I decided to test one more thing - how much performance differs if we use different PGO training sets? So here we go.

PGO optimized (trained on the satellites dataset) vs PGO optimized (trained on the animals dataset) on the animals dataset:

hyperfine --warmup 30 --min-runs 100 'taskset -c 0 ./lace_optimized_satellites run --seed 42 --csv ../resources/datasets/animals/data.csv --n-iters 100 result.lace' 'taskset -c 0 ./lace_optimized_animals run --seed 42 --csv ../resources/datasets/animals/data.csv --n-iters 100 result.lace'
Benchmark 1: taskset -c 0 ./lace_optimized_satellites run --seed 42 --csv ../resources/datasets/animals/data.csv --n-iters 100 result.lace
  Time (mean ± σ):     653.0 ms ±   1.4 ms    [User: 579.7 ms, System: 65.4 ms]
  Range (min … max):   649.4 ms … 655.9 ms    100 runs

Benchmark 2: taskset -c 0 ./lace_optimized_animals run --seed 42 --csv ../resources/datasets/animals/data.csv --n-iters 100 result.lace
  Time (mean ± σ):     622.7 ms ±   1.8 ms    [User: 550.3 ms, System: 64.1 ms]
  Range (min … max):   618.6 ms … 626.3 ms    100 runs

Summary
  taskset -c 0 ./lace_optimized_animals run --seed 42 --csv ../resources/datasets/animals/data.csv --n-iters 100 result.lace ran
    1.05 ± 0.00 times faster than taskset -c 0 ./lace_optimized_satellites run --seed 42 --csv ../resources/datasets/animals/data.csv --n-iters 100 result.lace

As you see, improvement is measurable (5% is a good improvement).

Concluding all the results above, I can say that PGO helps to achieve better performance with Lace.
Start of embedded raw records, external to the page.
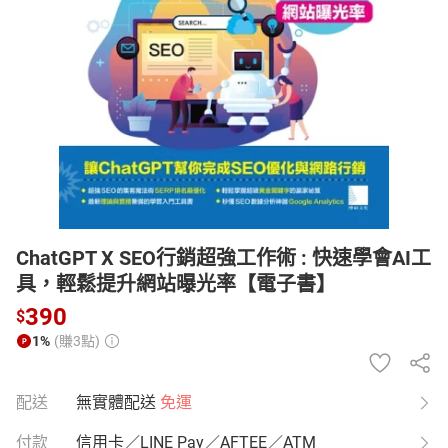
日本購物
電子/紙本書
HOT
ChatGPT X SEO行銷超強工作術 : 快速學會AI工
具，輕鬆提升網站曝光率【電子書】
390
$
1%
(賺3點)
配送
無實體配送
免運
付款
信用卡／LINE Pay／AFTEE／ATM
For anyone who cares about the binary size, I also did some measurements on lace-cli:

Possible further steps

I can suggest the following things to consider:

Testing Post-Link Optimization techniques (like LLVM BOLT) would be interesting too (Clang and Rustc already use BOLT as an addition to PGO) but I recommend starting from the usual LTO and PGO.
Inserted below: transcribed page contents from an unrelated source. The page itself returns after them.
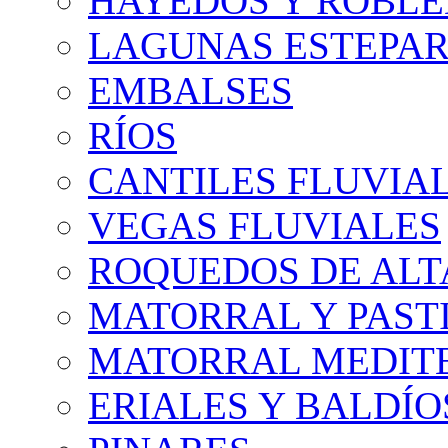
HAYEDOS Y ROBLE
LAGUNAS ESTEPAR
EMBALSES
RÍOS
CANTILES FLUVIA
VEGAS FLUVIALES
ROQUEDOS DE AL
MATORRAL Y PASTI
MATORRAL MEDIT
ERIALES Y BALDÍO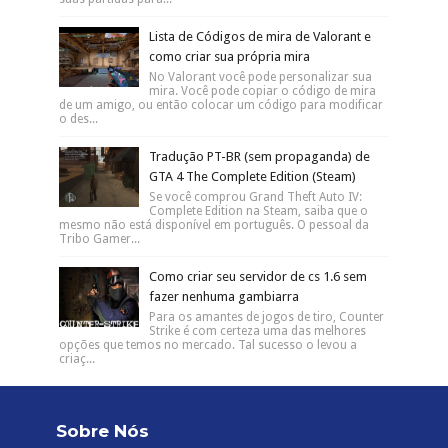
Lista de Códigos de mira de Valorant e
como criar sua própria mira
No Valorant você pode personalizar sua
mira. Você pode copiar o código de mira
de um amigo, ou então colocar um código para modificar
o des...
Tradução PT-BR (sem propaganda) de
GTA 4 The Complete Edition (Steam)
Se você comprou Grand Theft Auto IV:
Complete Edition na Steam, saiba que o
mesmo não está disponível em português. O pessoal da
Tribo Gamer...
Como criar seu servidor de cs 1.6 sem
fazer nenhuma gambiarra
Para os amantes de jogos de tiro, Counter
Strike é com certeza uma das melhores
opções que temos no mercado. Tal sucesso o levou a
criaç...
Sobre Nós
Here are some examples of how PGO optimization is integrated into other projects:

I would be happy to answer all your questions about PGO! Much more materials about PGO (actual performance numbers across a lot of other projects, PGO state across an ecosystem, PGO traps, and tricky details) can be found in https://github.com/zamazan4ik/awesome-pgo

schmidmt commented 9 months ago

Hi @zamazan4ik,

Thanks for bringing PGO to our attention as a way to improve performance.

While we have some experience with PGO, most of our experience is with algorithmic improvements to gain performance. Would you like to add a section to our mdbook outlining some of the methods you mentioned? We'd be happy to help with lace and what we've learned about how people use it.
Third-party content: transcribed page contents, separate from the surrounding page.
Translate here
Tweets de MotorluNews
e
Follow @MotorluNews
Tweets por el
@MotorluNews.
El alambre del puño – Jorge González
Thanks again, we appreciate it.

zamazan4ik commented 9 months ago

Would you like to add a section to our mdbook outlining some of the methods you mentioned?

What exactly mdbook do you mean? I think it can be doable from my side to contribute PGO-related information to it.

Swandog commented 9 months ago

What exactly mdbook do you mean? I think it can be doable from my side to contribute PGO-related information to it.

Specifically the code under book in this repo: https://github.com/promised-ai/lace/tree/master/book

zamazan4ik commented 9 months ago

Specifically the code under book in this repo: https://github.com/promised-ai/lace/tree/master/book

Thanks for the link! I think we can do something like it's done for other projects. Some examples:

I need to think about it and, maybe, will be able to create a PR for the book.

schmidmt commented 9 months ago

Thanks, @zamazan4ik; we appreciate the contribution.